Первый великоросс (Роман) - Кутыков Александр Павлович - Страница 8
- Предыдущая
- 8/83
- Следующая
Ребята мало вникали в толк Некошиных повествований, но слушали внимательно, совершенно доверяя убежденной мудрости старика. Дед, видя интерес в глазах детей, завершил мысль:
— Меньше народа— стало, меньше склок!.. В большом городе людин причеченится и пойдет рассказывать то да се половине посада, и это будет его плата за услышанное им от них. Что та рюха, не знающая своего рода-племени!.. Вот ты, Птарь, побежишь доносить поречным, что, например, Светя через волю матери выехал в Киев за княжьим прокормом?
— Нет, ни в жизни, ни в смерти — никогда не скажу! — возгорелся самый младший, выходя грудью на сгорбленного Некошу.
— А разве Светя может уехать? — испугался Ярик.
— Зачем же говорить о таком поречным? Ведь придут и заберут к себе в рабыничи! — возмутился Малк.
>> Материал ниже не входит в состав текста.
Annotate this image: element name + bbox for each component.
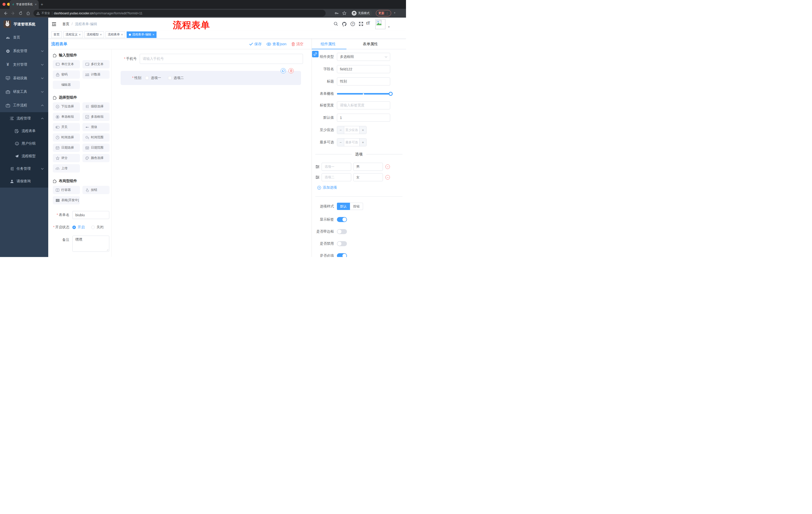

— А затем, что Птарь — самый младший, а измена сделает его у поречных возжицей для вас всех!
Чистые делами и помыслами ребята недоумевали: как такому произойти?
— Да ты дуришь, что ли, деда? — почти плакал Птарь. И для остальных сказанное стариком было неприятной диковиной. И догадки черные роились, что где-то такое случается. Например, в Киеве, где Некоша когда-то жил…
Видя обескураженность ребят, Некоша продолжал чернить жителей города — как стольного, так, верно, и всех что есть обитателей городов поменьше:
— Летом, помните, плыли две ладьи черниговского тиуна? Тем берегом еще скакали провожатые и громко свистели к нам, а я с леса ягоды нес?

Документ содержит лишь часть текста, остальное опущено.